For better or worse, C/C++ are a big part of optimizing R. When we say "R is optimized for vector operations," we really mean "R's vector operations, like matrix algebra, are actually written in C." As a result, knowing C/C++ (or maybe even FORTRAN) is a part of R. Fortunately Rcpp makes this fairly painless and dispatches with much of the confusing programming overhead involved with C++ coding. 

The problem that Drs Aruoba and Fernandez-Villaverde used for their speed test is a prime candidate for some Rcpp. This is also an example of what I mean by adopting a language's assumed paradigm. The "correct" R solution to this problem is to code it in C++, not R. Use R to reshape the data on the front end, call the C++ code that does the main analysis, and then use R to reshape the result, make your graphics etc.

One last thing

I am still dubious of the utility of speed tests for most research applications. I've certainly run into times when speed matters, but those tend to be the exception rather than the rule. Though the authors made two points in our emails: speed is easy to measure, while other criteria are not; and many modern macroeconomic problems can take weeks to estimate in C++ or similar, making speed a more mainstream concern.

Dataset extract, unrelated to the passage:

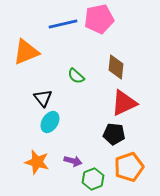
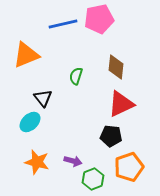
orange triangle: moved 3 px down
green semicircle: rotated 66 degrees clockwise
red triangle: moved 3 px left, 1 px down
cyan ellipse: moved 20 px left; rotated 15 degrees clockwise
black pentagon: moved 3 px left, 2 px down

R is also poorly-represented in its comparison of coding speed, and I'm not talking about using  Rcpp. In 90% or more of the cases I've seen where R is performing abysmally, it is because of user error. Specifically, the R code is written like C/C++ code, lots of loops and "if" statements, rather than matrix operations and the use of logical vectors. Writing R code like it's... well... meant for R, is generally the best fix. 

Forgive me for relying on anecdote, but I've written R code that works as well or better than some Python code. The issue was with how the code was written, not the property of the language. (I am sure the "best" Python code is faster than the "best" R code, but how often is it the case that we're all writing our "best" code?)

With those caveats: Drs Aruoba and Fernandez-Villaverde's new paper is not one I'd take much issue with, at least with its treatment of R. They give treatment to 3 clear and easy solutions to approaching their problem in R: raw R code, compiled R code, and Rcpp; the result is plain to see. Unlike other approaches I've seen, this paper shows you how fast R really is compared to other languages.